The Clinic for Old Persons which I mentioned in my Annual
Report for 1960 and which is being held at the Old People's
Centre, was not opened until early in 1962. The operation of this
Clinic therefore falls within the Annual Report for that year,
although it may now be said that the Clinic is performing a very
useful purpose. One of my Assistant County Medical Officers
(Dr. E. Waterhouse), together with a competent nurse, attend
this Clinic every alternate week, since the Clinic alternates on
Friday afternoons with the session held in Wood Green.
At the request of the Local Medical Committee, I attended
a session of the Committee in London, so that the object of the
Clinic might be more fully discussed and the co-operation of local
general practitioners obtained. The meeting was entirely successful,
all the points were mutually agreed upon, and I am extremely
happy to be able to report that general practitioners are cooperating
with us to the full.
It would be foolish to state that the geriatric situation is
satisfactory, either in Southgate or in North London as a whole.
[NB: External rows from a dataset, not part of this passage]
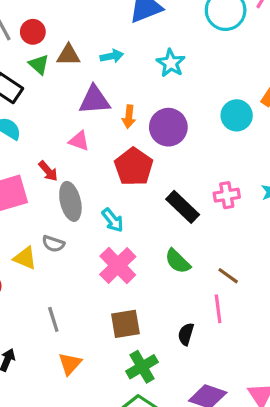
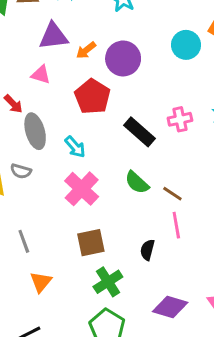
orange arrow: (129, 117) -> (86, 50), turned 48
brown line: (228, 276) -> (172, 194), moved

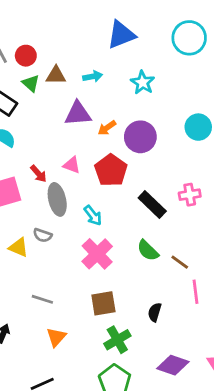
pink triangle: (41, 75) -> (72, 165), moved
pink line: (176, 225) -> (195, 292), moved
gray line: (24, 241) -> (42, 299), turned -55

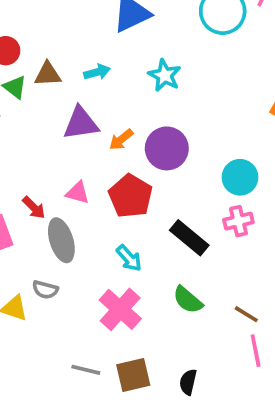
cyan circle: (198, 127) -> (240, 177), moved
cyan arrow: (93, 215) -> (129, 258), moved
brown line: (180, 262) -> (246, 314), moved
gray line: (42, 299) -> (86, 370), moved
black semicircle: (155, 312) -> (188, 382), moved

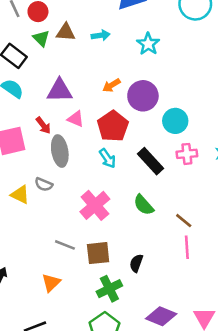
purple triangle: (81, 123) -> (60, 91), moved
cyan circle: (240, 177) -> (175, 121), moved
cyan arrow: (129, 258) -> (107, 158), moved

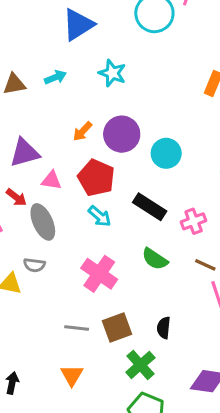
pink cross: (187, 154) -> (194, 221), moved

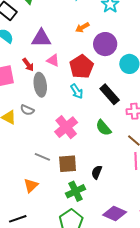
orange arrow: (82, 131) -> (82, 27), moved

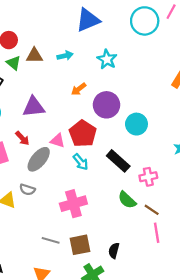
pink triangle: (53, 60) -> (57, 141), moved
gray ellipse: (40, 85) -> (39, 159), turned 55
pink cross: (66, 127) -> (73, 204), turned 30
green semicircle: (103, 128) -> (127, 200), moved

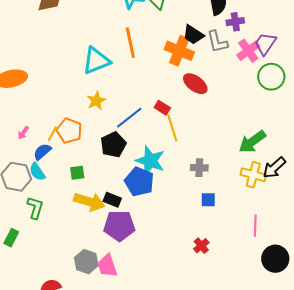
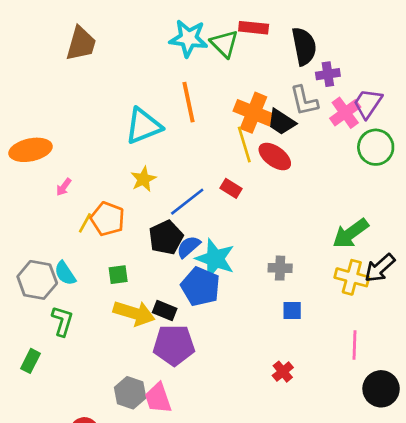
black trapezoid: (193, 35) -> (281, 122), moved
yellow line: (172, 128) -> (244, 145), moved
pink arrow: (23, 133) -> (64, 187), moved
blue semicircle: (42, 152) -> (189, 247), moved

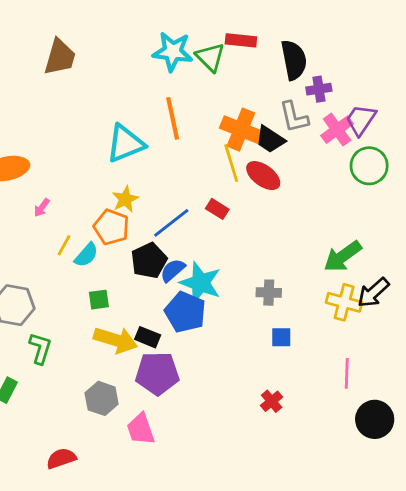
orange pentagon: (108, 219) -> (111, 227), moved
cyan semicircle: (65, 273) -> (86, 255), moved, turned -105
gray hexagon: (130, 393) -> (102, 398), moved

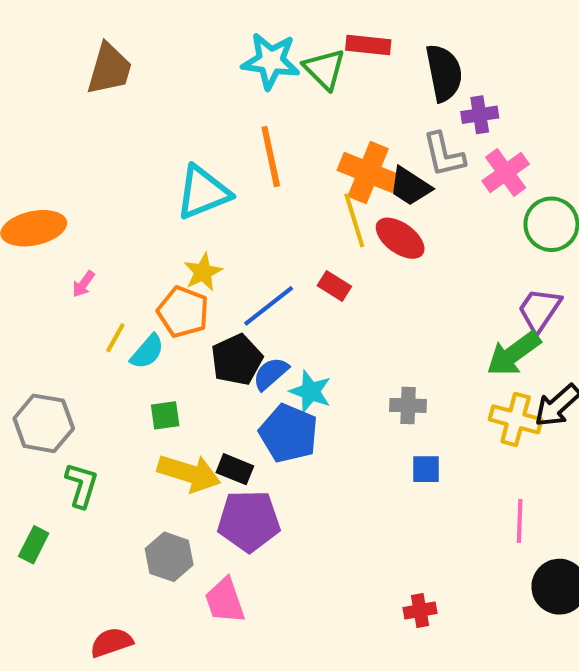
purple trapezoid: (361, 120) -> (539, 310), moved
cyan star: (201, 283) -> (310, 392), size x0.7
red cross: (272, 401) -> (420, 611), moved, turned 30

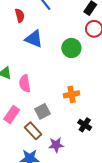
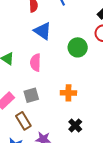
pink semicircle: (25, 83) -> (35, 63), moved
gray square: (43, 111) -> (31, 95), moved

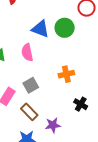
blue triangle: (43, 31) -> (40, 29), moved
I hasten to add that I invariably obtain what assistance is available
from the various hospitals which serve the Area. None-the-less,
it is a tragic fact that the admission of the elderly sick to hospital
presents an increasingly urgent problem, a problem which at the
moment seems virtually unsolvable. It is certainly a fact that
the Ministry of Health has issued a ten-year Command Plan which
visualises the re-building and extension of existing hospitals and
the provision of new hospitals. If this scheme includes the provision
of a great many additional geriatric beds, this will be a
worthwhile contribution. Unless, however, this substantial contribution
is forthcoming, the gradual ageing of the population of these
islands will continue to present a problem, a pitiable problem,
which none of us can afford to neglect.